Dec 02, 2016 02:50 PM IST IST | Source: CNBC-TV18

Yellen may not want to hike rates if bond riot continues: CLSA

Christopher Wood of CLSA says any sharp stock-market decline triggered by a further bond riot could give the Janet Yellen-run Federal Reserve the excuse it could be looking for not to raise rates given the tightening imposed by dollar strength and rising long-term interest rates.

Christopher Wood of CLSA says the issue for financial markets is whether such a further bond riot would start to prove negative for equities.

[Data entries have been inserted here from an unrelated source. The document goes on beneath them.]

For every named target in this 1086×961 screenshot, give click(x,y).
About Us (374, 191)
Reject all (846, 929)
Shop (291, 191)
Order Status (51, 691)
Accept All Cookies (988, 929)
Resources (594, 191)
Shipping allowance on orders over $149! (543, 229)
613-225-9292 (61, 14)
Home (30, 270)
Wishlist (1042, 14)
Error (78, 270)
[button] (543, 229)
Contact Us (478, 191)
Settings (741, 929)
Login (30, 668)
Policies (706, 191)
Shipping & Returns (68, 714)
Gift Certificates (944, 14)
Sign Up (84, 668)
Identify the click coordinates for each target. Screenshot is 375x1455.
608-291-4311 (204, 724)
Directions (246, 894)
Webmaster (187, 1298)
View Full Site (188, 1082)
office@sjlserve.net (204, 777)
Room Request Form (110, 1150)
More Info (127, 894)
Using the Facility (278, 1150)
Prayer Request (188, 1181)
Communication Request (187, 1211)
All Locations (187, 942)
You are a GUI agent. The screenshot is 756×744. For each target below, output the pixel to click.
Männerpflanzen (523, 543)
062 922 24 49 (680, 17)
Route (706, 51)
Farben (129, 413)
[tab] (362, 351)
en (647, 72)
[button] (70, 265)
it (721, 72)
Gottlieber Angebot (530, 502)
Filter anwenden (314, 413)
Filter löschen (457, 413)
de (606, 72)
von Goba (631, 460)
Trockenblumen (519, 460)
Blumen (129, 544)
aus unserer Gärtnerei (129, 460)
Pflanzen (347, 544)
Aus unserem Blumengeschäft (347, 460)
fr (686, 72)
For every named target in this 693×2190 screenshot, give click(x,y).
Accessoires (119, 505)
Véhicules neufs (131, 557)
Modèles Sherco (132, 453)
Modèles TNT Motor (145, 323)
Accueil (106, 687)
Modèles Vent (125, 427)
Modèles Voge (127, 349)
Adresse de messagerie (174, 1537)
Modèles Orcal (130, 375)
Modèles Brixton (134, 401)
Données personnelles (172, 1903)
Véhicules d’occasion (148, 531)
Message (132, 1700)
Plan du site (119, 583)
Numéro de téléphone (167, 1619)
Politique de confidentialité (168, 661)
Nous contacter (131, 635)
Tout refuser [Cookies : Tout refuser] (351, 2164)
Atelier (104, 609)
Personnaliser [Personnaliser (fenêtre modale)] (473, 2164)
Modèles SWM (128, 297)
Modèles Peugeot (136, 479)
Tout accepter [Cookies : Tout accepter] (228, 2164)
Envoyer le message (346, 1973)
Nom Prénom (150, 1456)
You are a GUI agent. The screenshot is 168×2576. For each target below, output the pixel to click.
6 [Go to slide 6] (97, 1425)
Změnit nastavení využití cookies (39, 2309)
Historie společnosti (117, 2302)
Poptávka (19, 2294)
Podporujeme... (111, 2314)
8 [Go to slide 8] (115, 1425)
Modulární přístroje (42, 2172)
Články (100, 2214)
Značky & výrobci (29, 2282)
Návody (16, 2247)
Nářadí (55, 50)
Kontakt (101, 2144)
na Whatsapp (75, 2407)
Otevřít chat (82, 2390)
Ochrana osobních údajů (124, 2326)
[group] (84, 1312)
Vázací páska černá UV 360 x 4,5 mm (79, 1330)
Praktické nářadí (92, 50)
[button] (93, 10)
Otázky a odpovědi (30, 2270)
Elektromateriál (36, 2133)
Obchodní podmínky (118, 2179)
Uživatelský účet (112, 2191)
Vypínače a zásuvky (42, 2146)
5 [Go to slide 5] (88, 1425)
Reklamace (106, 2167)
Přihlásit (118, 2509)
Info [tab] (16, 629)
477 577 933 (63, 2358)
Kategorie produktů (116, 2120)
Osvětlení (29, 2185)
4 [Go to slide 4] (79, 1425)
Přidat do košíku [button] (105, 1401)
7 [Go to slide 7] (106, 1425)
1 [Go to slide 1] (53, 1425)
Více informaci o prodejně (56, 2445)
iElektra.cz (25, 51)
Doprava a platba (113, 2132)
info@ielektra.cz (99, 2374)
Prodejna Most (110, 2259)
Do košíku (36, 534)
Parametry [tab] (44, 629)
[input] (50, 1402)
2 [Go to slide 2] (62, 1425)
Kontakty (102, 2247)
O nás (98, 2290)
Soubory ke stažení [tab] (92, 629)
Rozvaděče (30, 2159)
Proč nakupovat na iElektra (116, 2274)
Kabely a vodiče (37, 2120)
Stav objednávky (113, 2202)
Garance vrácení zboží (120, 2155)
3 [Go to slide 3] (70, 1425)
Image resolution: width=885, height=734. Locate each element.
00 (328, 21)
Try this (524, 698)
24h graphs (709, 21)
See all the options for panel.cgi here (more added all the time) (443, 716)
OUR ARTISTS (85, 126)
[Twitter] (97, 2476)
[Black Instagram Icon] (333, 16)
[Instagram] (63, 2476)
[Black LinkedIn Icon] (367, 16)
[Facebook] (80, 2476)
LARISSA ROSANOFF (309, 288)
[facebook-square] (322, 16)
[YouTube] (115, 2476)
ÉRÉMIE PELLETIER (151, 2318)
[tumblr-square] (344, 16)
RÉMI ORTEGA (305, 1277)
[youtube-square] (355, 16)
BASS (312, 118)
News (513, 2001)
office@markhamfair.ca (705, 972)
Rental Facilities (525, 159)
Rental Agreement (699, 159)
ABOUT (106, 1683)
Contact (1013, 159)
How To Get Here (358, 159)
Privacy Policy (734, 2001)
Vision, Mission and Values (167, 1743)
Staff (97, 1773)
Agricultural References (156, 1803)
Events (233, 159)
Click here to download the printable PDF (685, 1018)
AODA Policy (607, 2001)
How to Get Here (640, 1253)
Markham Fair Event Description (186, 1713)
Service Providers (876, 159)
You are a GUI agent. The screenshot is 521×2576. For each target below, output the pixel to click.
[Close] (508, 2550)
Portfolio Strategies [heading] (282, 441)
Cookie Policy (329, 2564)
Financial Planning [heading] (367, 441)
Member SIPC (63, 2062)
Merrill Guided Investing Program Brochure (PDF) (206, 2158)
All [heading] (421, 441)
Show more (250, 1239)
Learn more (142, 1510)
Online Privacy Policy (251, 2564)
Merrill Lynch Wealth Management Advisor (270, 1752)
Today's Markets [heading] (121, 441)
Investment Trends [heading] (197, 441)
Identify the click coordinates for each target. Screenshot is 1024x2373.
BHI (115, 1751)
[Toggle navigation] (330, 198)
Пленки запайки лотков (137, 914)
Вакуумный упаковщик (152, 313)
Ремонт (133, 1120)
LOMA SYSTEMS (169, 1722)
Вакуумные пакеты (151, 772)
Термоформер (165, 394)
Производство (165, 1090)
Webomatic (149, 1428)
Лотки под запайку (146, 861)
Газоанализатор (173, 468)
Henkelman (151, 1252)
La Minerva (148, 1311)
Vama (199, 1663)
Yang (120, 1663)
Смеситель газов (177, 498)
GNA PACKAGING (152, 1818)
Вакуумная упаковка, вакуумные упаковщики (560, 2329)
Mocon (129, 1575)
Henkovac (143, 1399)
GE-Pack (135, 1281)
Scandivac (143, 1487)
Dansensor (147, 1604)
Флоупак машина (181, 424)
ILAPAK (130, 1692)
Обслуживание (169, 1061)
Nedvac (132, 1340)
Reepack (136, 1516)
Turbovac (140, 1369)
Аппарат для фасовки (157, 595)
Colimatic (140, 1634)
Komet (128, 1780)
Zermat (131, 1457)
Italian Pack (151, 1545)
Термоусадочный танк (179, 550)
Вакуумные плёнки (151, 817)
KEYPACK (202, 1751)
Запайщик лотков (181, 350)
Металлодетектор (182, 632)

Greed & Fear's guess is that, at some point between 2.5 percent and 3 percent on the US 10-year Treasury, equity investors would start to view the scale of the bond sell-offs as negative, he says.

According to him, this in turn could pose trouble for the widely followed "risk parity' strategies which would not do well in an environment where bonds and stocks went down together -- a double whammy that has not happened in America on a quarterly basis since Q1-2009.

He feels any sharp stock-market decline triggered by a further bond riot could give the Janet Yellen-run Federal Reserve the excuse it could be looking for not to raise rates given the tightening imposed by dollar strength and rising long-term interest rates.

But in the absence of such a setback in the stock market Greed & Fear has the same view as the consensus, he says. That is it will be very hard for the Fed not to raise rates in December, he feels.